Blacks May Suffer in Immigration Reform


Black immigrants and others stand to lose if the United States’ system of family-based visas is changed, according to religious and immigration reform activists.

As the nation eagerly awaits legislative language on comprehensive immigration reform, which could be released any time now, early indications suggest possible reductions in visas available to foreign-born family members of U.S. citizens. Some in the faith community are bristling to take on that fight.

Speaking on CNN’s “State of the Union” on March 31, Gang of Eight member Sen. Lindsay Graham, R-S.C., said a key goal of the legislation would be to “turn our chain migration family-based immigration system into a merit-based, [economic-based] immigration system with a family component.”
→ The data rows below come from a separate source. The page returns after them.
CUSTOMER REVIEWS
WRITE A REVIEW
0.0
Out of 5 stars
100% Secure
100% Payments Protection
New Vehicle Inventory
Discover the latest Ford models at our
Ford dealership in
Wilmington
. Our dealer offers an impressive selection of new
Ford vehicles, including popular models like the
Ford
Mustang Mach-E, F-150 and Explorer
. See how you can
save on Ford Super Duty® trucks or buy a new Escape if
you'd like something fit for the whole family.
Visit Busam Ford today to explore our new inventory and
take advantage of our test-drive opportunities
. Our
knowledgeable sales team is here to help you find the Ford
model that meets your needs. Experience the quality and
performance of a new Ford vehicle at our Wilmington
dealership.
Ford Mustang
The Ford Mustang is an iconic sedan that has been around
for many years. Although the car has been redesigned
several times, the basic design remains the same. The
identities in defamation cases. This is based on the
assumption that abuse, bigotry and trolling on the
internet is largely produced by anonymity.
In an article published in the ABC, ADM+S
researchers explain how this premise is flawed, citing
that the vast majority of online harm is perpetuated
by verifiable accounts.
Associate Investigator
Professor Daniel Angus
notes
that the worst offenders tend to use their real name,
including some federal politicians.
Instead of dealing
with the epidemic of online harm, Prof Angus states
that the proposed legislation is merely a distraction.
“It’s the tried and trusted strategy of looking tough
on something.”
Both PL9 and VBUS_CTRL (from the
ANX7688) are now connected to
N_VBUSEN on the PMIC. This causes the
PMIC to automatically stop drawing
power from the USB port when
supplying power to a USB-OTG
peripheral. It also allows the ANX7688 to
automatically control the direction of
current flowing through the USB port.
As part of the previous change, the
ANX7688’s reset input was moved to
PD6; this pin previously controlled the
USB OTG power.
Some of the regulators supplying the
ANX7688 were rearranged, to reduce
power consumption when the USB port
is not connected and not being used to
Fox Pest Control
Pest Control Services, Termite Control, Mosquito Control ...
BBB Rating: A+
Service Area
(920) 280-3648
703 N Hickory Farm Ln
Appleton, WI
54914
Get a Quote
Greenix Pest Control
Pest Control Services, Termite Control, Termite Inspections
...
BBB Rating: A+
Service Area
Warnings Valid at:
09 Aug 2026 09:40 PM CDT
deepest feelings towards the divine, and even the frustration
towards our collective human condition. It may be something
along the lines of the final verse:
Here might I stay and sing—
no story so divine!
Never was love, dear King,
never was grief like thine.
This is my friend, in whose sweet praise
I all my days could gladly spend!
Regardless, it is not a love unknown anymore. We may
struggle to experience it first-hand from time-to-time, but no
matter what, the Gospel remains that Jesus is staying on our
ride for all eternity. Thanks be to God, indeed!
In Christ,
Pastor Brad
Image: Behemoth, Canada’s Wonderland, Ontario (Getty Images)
But religious and other pro-reform groups say the alleged proposal, which could seek to reduce or eliminate family-based visas available to the siblings and to the married adult children of U.S. citizens, would break up families and destabilize networks that support the success of new immigrants.

“To depend on immigrants for some of the hardest work in this country and then to deny them the opportunity to be reunited with their families is nothing less than a sin,” said Bishop Minerva Carcaño, resident bishop of the United Methodist Church, Los Angeles Conference, during an April 3 media call with reporters, which was hosted by the Faith in Action coalition.

“To deny people the right to reunite with their families is an act of violence against the family unit,” Church World Service President/CEO Rev. John McCullough told the {AFRO}. He added, “We believe family unity is at the core of any society, so whatever debate is being had, has to take that into consideration.”

But the forthcoming bill seems to be focused more on how immigration policy can boost the economy, as Graham’s statement indicated. And reducing family-based visas will make room for more visas based on employment, proponents say. Most new legal permanent residents in the U.S. gain their status through family ties, according to Department of Homeland Security statistics. In 2011, for example, 65 percent of the more than 1 million new legal permanent residents were granted their green card based on a family relationship with a U.S. citizen or resident.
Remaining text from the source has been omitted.